Saved data entries
=-=-=
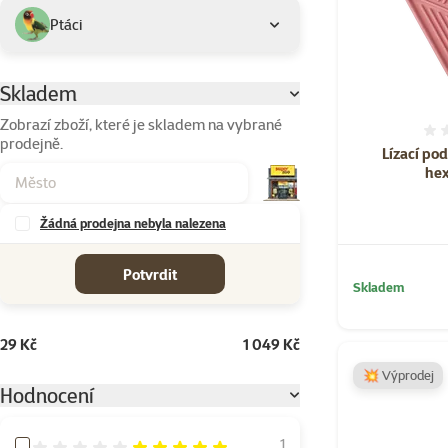
Ptáci
Skladem
Parametrický filtr
Zobrazí zboží, které je skladem na vybrané
prodejně.
Lízací po
hex
Žádná prodejna nebyla nalezena
cena od-do
Potvrdit
Skladem
29 Kč
1 049 Kč
💥 Výprodej
Hodnocení
Hodnocení 100%
1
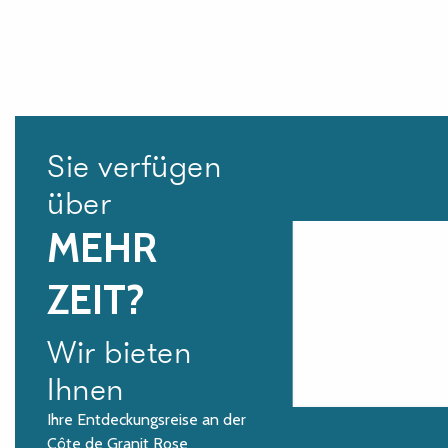
Sie verfügen
über
MEHR
ZEIT?
Wir bieten
Ihnen
Ihre Entdeckungsreise an der
Côte de Granit Rose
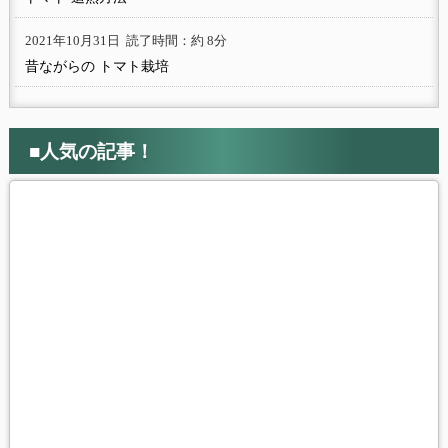
2021年10月31日
読了時間：約 8分
昔ながらの トマト栽培
■人気の記事！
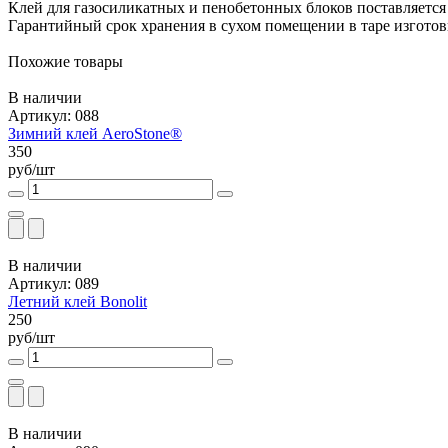
Клей для газосиликатных и пенобетонных блоков поставляется
Гарантийный срок хранения в сухом помещении в таре изготови
Похожие товары
В наличии
Артикул: 088
Зимний клей AeroStone®
350
руб/шт
В наличии
Артикул: 089
Летний клей Bonolit
250
руб/шт
В наличии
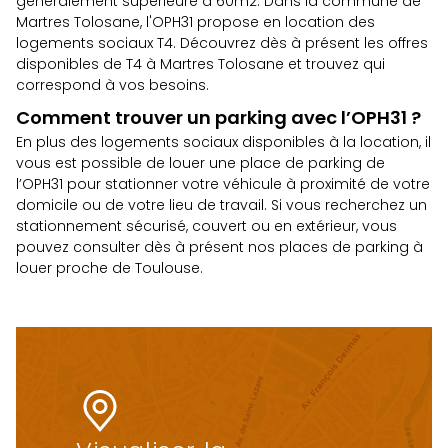
généralement supérieure à 60m2. Dans la commune de
Martres Tolosane, l'OPH31 propose en location des
logements sociaux T4. Découvrez dès à présent
les offres
disponibles de T4 à Martres Tolosane
et trouvez qui
correspond à vos besoins.
Comment trouver un parking avec l’OPH31 ?
En plus des logements sociaux disponibles à la location, il
vous est possible de louer une place de parking de
l’OPH31 pour stationner votre véhicule à proximité de votre
domicile ou de votre lieu de travail. Si vous recherchez un
stationnement sécurisé, couvert ou en extérieur, vous
pouvez consulter dès à présent
nos places de parking à
louer proche de Toulouse.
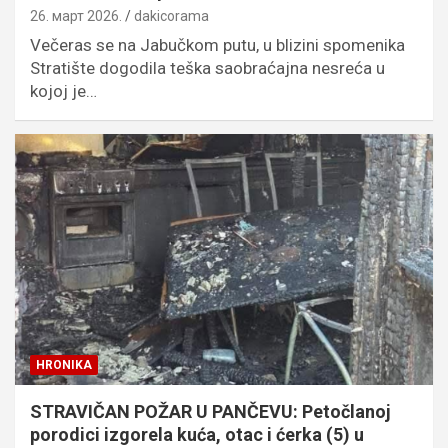
26. март 2026.
dakicorama
Večeras se na Jabučkom putu, u blizini spomenika
Stratište dogodila teška saobraćajna nesreća u
kojoj je…
HRONIKA
STRAVIČAN POŽAR U PANČEVU: Petočlanoj
porodici izgorela kuća, otac i ćerka (5) u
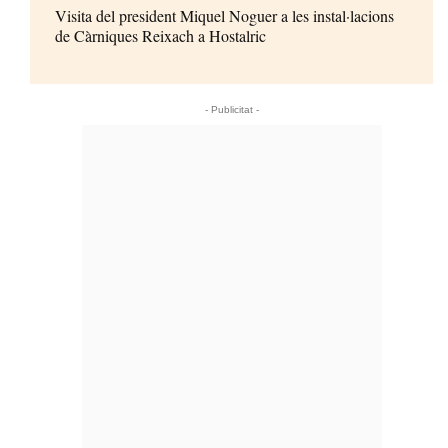
Visita del president Miquel Noguer a les instal·lacions
de Càrniques Reixach a Hostalric
- Publicitat -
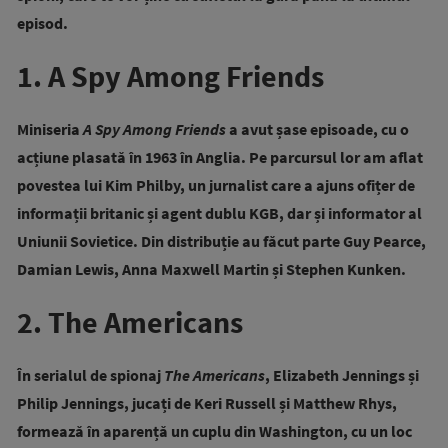
episod.
1. A Spy Among Friends
Miniseria
A Spy Among Friends
a avut șase episoade, cu o
acțiune plasată în 1963 în Anglia. Pe parcursul lor am aflat
povestea lui Kim Philby, un jurnalist care a ajuns ofițer de
informații britanic și agent dublu KGB, dar și informator al
Uniunii Sovietice. Din distribuție au făcut parte Guy Pearce,
Damian Lewis, Anna Maxwell Martin și Stephen Kunken.
2. The Americans
În serialul de spionaj
The Americans
,
Elizabeth Jennings
și
Philip Jennings, jucați de Keri Russell și Matthew Rhys,
formează în aparență un cuplu din Washington, cu un loc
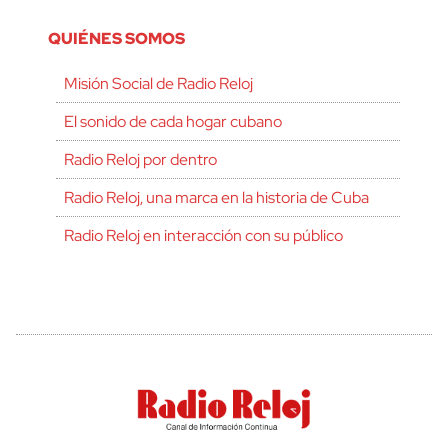
QUIÉNES SOMOS
Misión Social de Radio Reloj
El sonido de cada hogar cubano
Radio Reloj por dentro
Radio Reloj, una marca en la historia de Cuba
Radio Reloj en interacción con su público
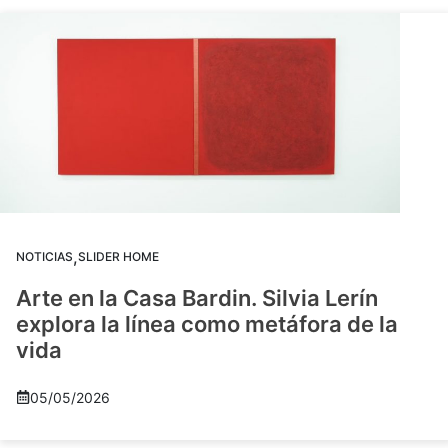
,
NOTICIAS
SLIDER HOME
Arte en la Casa Bardin. Silvia Lerín
explora la línea como metáfora de la
vida
05/05/2026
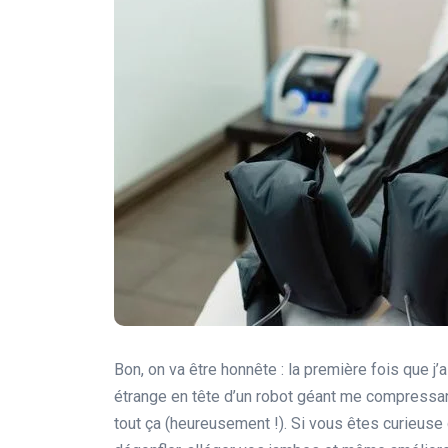
Bon, on va être honnête : la première fois que j’
étrange en tête d’un robot géant me compressan
tout ça (heureusement !). Si vous êtes curieuse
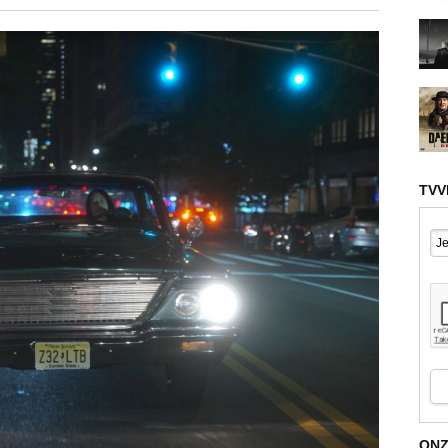
TVV
ONZ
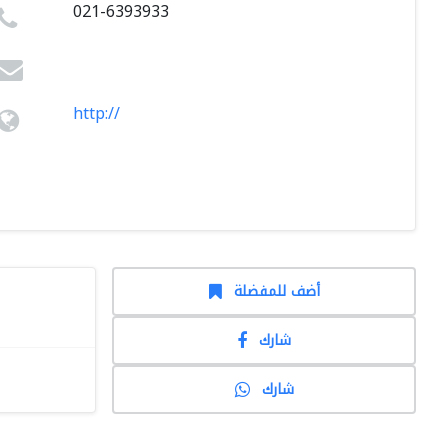
021-6393933
http://
أضف للمفضلة
شارك
شارك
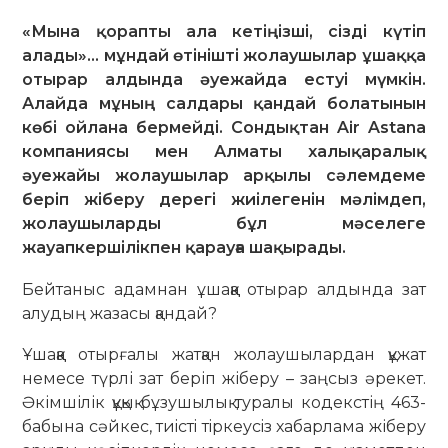
«Мына қорапты ала кетіңізші, сізді күтіп
алады»… мұндай өтінішті жолаушылар ұшаққа
отырар алдында әуежайда естуі мүмкін.
Алайда мұның салдары қандай болатынын
көбі ойлана бермейді. Сондықтан Air Astana
компаниясы мен Алматы халықаралық
әуежайы жолаушылар арқылы сәлемдеме
беріп жіберу дерегі жиілегенін мәлімдеп,
жолаушыларды бұл мәселеге
жауапкершілікпен қарауға шақырады.
Бейтаныс адамнан ұшаққа отырар алдында зат
алудың жазасы қандай?
Ұшаққа отырғалы жатқан жолаушылардан құжат
немесе түрлі зат беріп жіберу – заңсыз әрекет.
Әкімшілік құқық бұзушылық туралы кодекстің 463-
бабына сәйкес, тиiстi тiркеусiз хабарлама жіберу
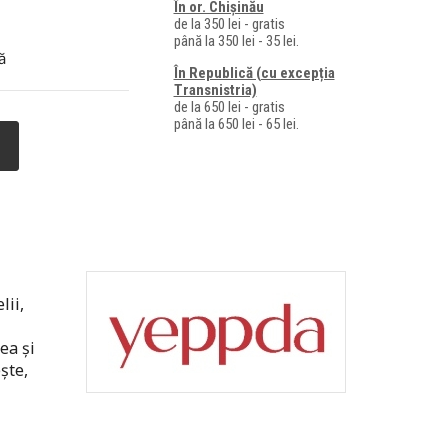
În or. Chișinău
de la 350 lei - gratis
până la 350 lei - 35 lei.
ă
În Republică (cu excepția
Transnistria)
de la 650 lei - gratis
până la 650 lei - 65 lei.
lii,
ea și
ște,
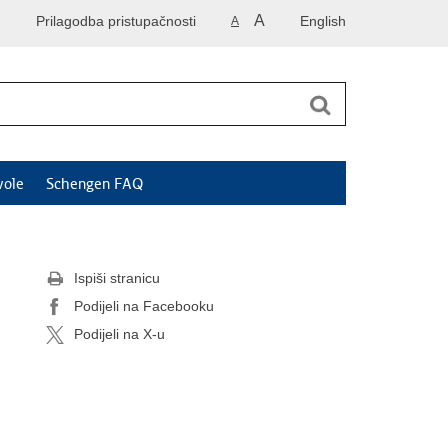
A
Prilagodba pristupačnosti
English
A
vole
Schengen FAQ
Ispiši stranicu
Podijeli na Facebooku
Podijeli na X-u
=-=-=
This exercise requires the lines of the entries containing the string "Podijeli".

→ **Solution for this exercise**
Podijeli na Facebooku
Podijeli na X-u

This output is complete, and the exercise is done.